At Taylor Stitch, a clothing shop on Valencia Street, hiring is a challenge, but manager Kenny Fee said this might be in part because of the shop’s high standards. A strong brand image and a preference for hiring workers living in the city narrows the options some, he said.

The store has been looking to fill a retail position for about a month, and while there has been plenty of interest, many candidates are simply not qualified for the job.

“We don’t pay minimum wage, so we don’t ask for the minimum,” Fee said.

Working On A Wage Hike

Inevitably, the cost of living is a factor in finding employees, and many come with demands.

“The pay to rent ratio is kinda crazy,” Fee said. “People can’t work for the pay…People are very upfront about what they’re looking for.”
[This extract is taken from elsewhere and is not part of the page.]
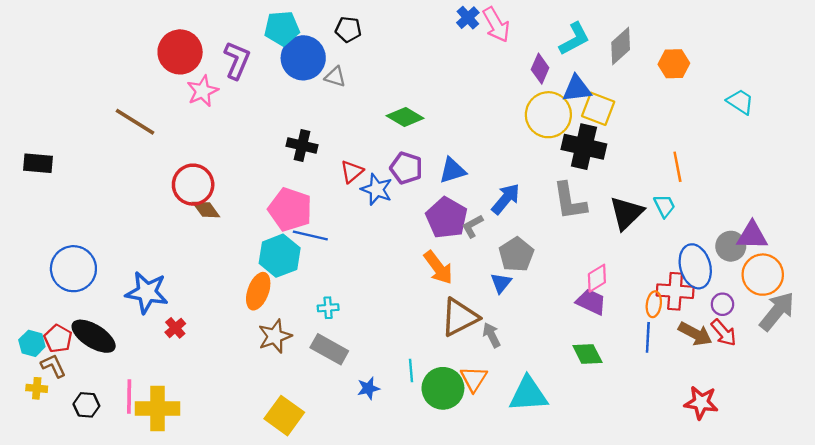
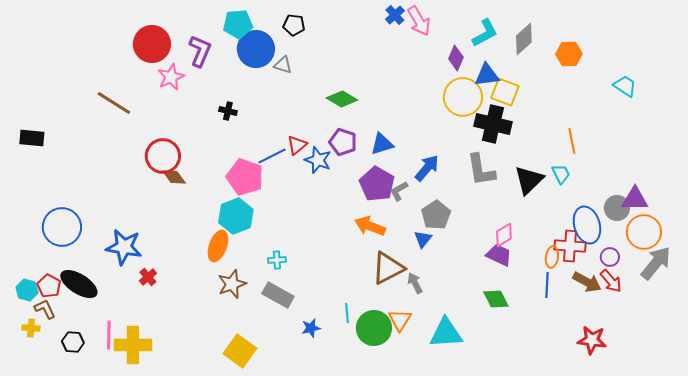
black cross: (302, 146) -> (228, 111), moved, size x0.7
blue line: (310, 236) -> (272, 156), moved, turned -40
orange arrow: (438, 268) -> (370, 226), turned 148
McCarley at Mission Bicycle is hiring retail staff for between $15 and $18 an hour. One candidate, who turned out to be homeless during his job interview, told McCarley he needed a job with an annual salary of about $80,000. Many others simply don’t show up to interviews. Marzolo at Escape From New York pizza has had candidates make it all the way to the training process before disappearing without a trace. 

“Honestly, to survive in San Francisco on $15, $16, $17 is not easy,” McCarley acknowledged. Which, he and others observed, is simply resulting in driving people out of the city and attracting more commuter workers.

And the wage hike itself, intended to make the city more livable for hourly workers, is making it tough on business, they said.  Minimum hourly wage rose from $9.79 in 2010 to $12.25 this year.

“It’s just too fast,” said Marzolo. He has lived in the city for 30 years and worked 10 of those years at Rainbow Grocery cooperative. The hike, he said, is wearing on loyal workers who have seen their wages rise, but now get paid the same as brand new hires. “I can’t afford to bring them up,” Marzolo added.

What’s more, stricter immigration controls have further whittled away at the employee base. “There are qualified people out there for small businesses,” Marzolo said. “But they’re living in fear.”